The peptide of the following (a), (b) or (c).
(A) A peptide having the amino acid sequence of SEQ ID NO: 1.
(B) A peptide comprising an amino acid sequence in which one or several amino acids are deleted, substituted or added in the amino acid sequence of SEQ ID NO: 1 and having a binding activity to von Willebrand factor (vWF).
(C) a part of the amino acid sequence of human ADAMTS13 protein, which consists of an amino acid sequence in which 1 to 22 amino acids are added to the N-terminal side in the amino acid sequence of SEQ ID NO: 1; A peptide consisting of an amino acid sequence to which three amino acids are added and having a binding activity to von Willebrand factor. The peptide of the following (a), (b) or (c).
(A) A peptide having the amino acid sequence of SEQ ID NO: 2.
(B) A peptide comprising an amino acid sequence in which one or several amino acids are deleted, substituted or added in the amino acid sequence of SEQ ID NO: 2, and having a binding activity to von Willebrand factor.
(C) A part of the amino acid sequence of human ADAMTS13 protein, consisting of an amino acid having 1 to 2 amino acids added to the N-terminal side in the amino acid sequence of SEQ ID NO: 2, or 1 to 12 C-terminal side A peptide having an amino acid sequence to which is added an amino acid and having binding activity to von Willebrand factor. The peptide of the following (a) or (b).

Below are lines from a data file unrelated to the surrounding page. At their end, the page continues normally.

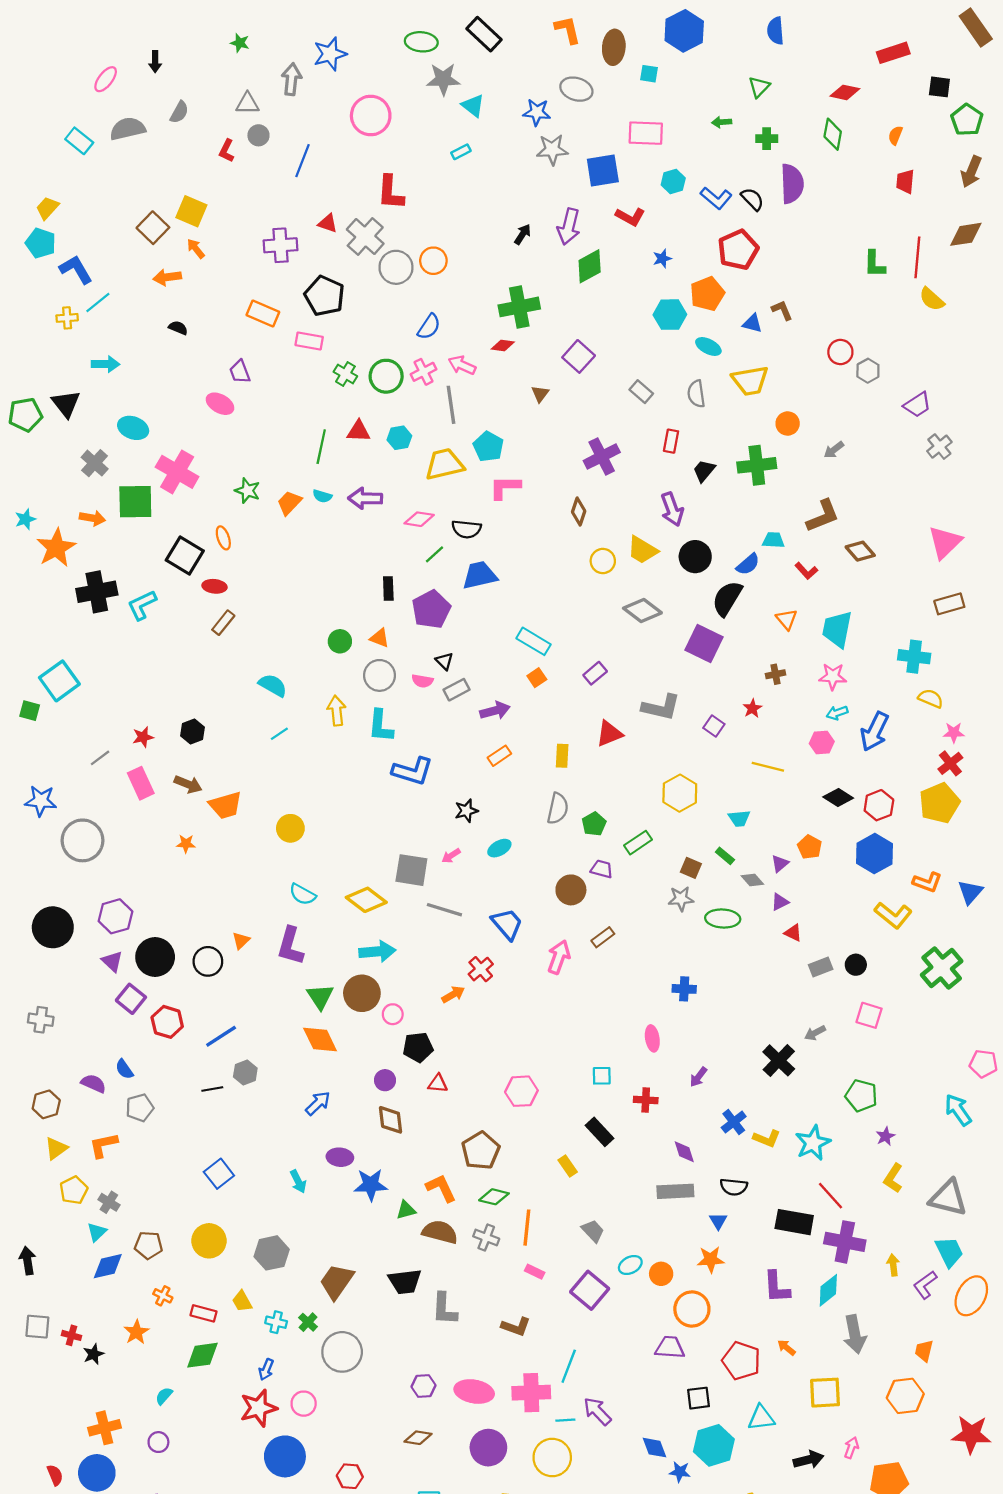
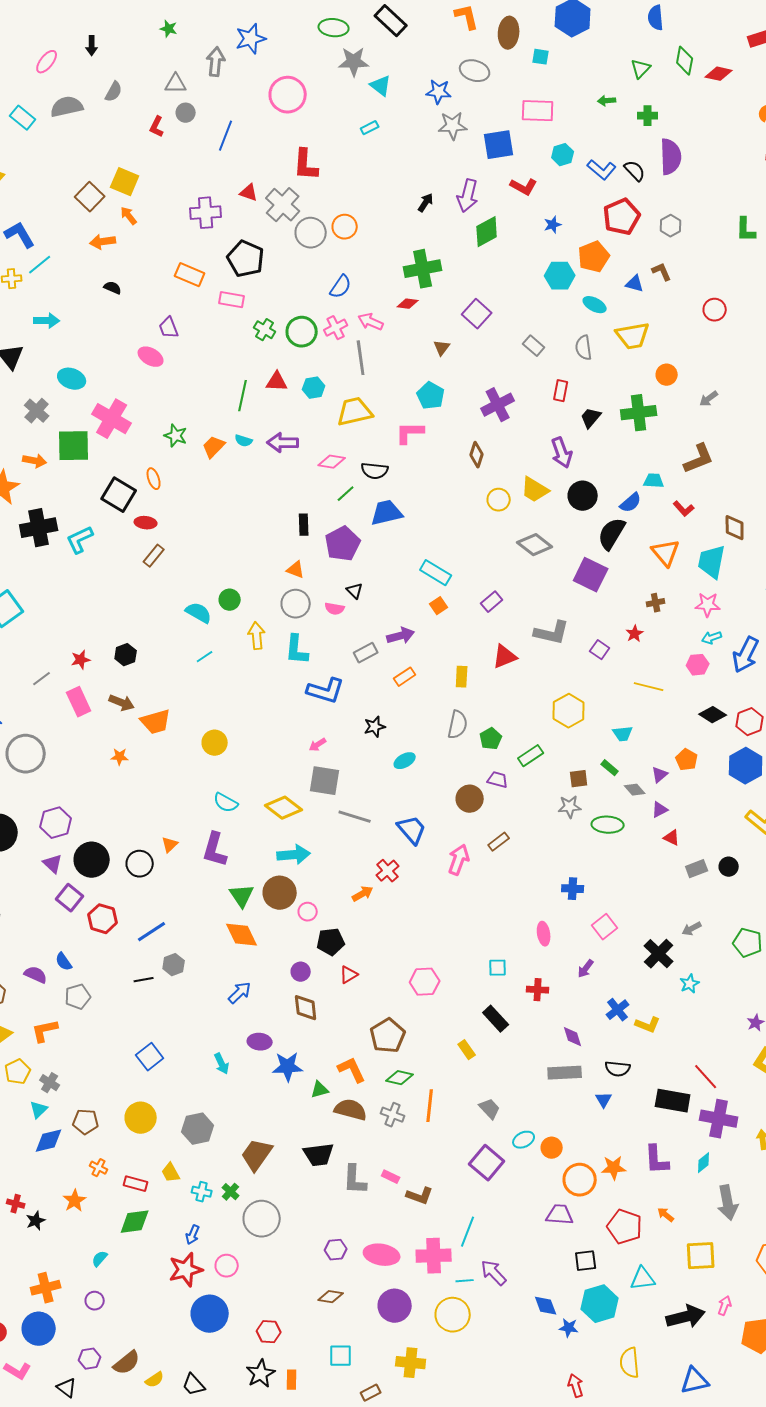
green diamond: (833, 134) -> (685, 61), moved
gray hexagon: (868, 371) -> (671, 226), moved
cyan pentagon: (488, 447) -> (431, 396), moved
brown diamond: (860, 551) -> (735, 528), moved, turned 40
orange triangle: (786, 619) -> (666, 553), size x1.4
green circle: (340, 641) -> (230, 600), moved
gray rectangle: (456, 690) -> (366, 653), moved
pink arrow: (451, 856) -> (318, 745), moved
brown square: (691, 868) -> (579, 779), turned -30
pink square: (869, 1015) -> (605, 927), moved, turned 35
red triangle: (438, 1084) -> (349, 975), turned -36
green pentagon: (861, 1096) -> (748, 943), moved
cyan star: (813, 1143) -> (690, 984), moved, size x0.6
orange star: (711, 1260) -> (614, 1168), moved
pink rectangle: (535, 1272) -> (391, 1177), moved
cyan diamond: (828, 1290) -> (704, 1163), size x0.7
black arrow: (808, 1460) -> (686, 1317), size x1.4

(A) A peptide having the amino acid sequence of SEQ ID NO: 3.
(B) A peptide comprising an amino acid sequence in which one or several amino acids are deleted, substituted or added in the amino acid sequence of SEQ ID NO: 3, and having a binding activity to von Willebrand factor.   A DNA encoding the peptide according to claim 1, 2 or 3.   An expression vector for expressing the peptide according to claim 1, 2 or 3.   6. A cell carrying the expression vector according to claim 5.   A von Willebrand factor cleaving enzyme activity inhibitor comprising the peptide according to claim 1, 2 or 3.   A primary hemostatic thrombus formation promoter comprising the peptide according to claim 1, 2 or 3.